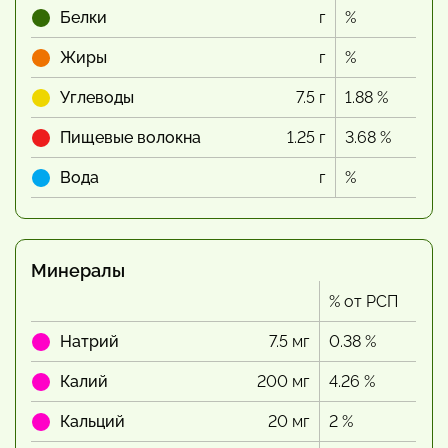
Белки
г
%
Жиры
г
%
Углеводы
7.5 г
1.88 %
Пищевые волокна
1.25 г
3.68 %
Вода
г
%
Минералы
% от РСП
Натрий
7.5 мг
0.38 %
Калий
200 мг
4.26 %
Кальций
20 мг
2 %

==

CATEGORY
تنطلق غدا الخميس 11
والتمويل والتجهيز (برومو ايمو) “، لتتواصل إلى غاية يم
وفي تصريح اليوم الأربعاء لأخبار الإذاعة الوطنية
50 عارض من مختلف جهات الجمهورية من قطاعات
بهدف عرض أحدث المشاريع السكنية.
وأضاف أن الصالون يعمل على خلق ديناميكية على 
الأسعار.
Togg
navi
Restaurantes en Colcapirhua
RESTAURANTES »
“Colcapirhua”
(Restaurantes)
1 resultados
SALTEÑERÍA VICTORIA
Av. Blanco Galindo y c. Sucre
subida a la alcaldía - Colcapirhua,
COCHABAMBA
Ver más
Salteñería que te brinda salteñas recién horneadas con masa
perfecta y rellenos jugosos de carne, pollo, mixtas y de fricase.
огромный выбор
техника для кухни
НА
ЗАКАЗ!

* * *

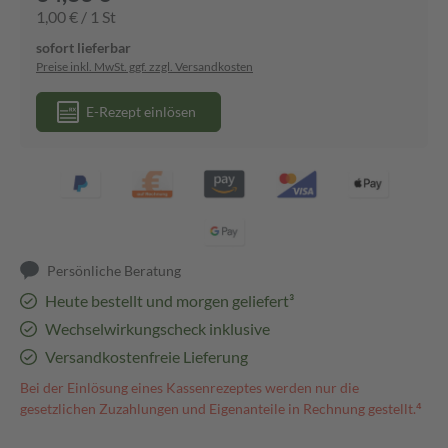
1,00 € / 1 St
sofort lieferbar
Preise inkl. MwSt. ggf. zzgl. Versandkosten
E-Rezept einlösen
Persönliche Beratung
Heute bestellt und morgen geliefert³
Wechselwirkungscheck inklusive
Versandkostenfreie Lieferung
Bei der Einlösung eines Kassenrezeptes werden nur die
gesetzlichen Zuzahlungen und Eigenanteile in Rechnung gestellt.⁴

# TASK TO COMPLETE
Lines containing the word "Colcapirhua" are to be located in the entries and copied.

# TASK SOLUTION
Restaurantes en Colcapirhua
“Colcapirhua”
subida a la alcaldía - Colcapirhua,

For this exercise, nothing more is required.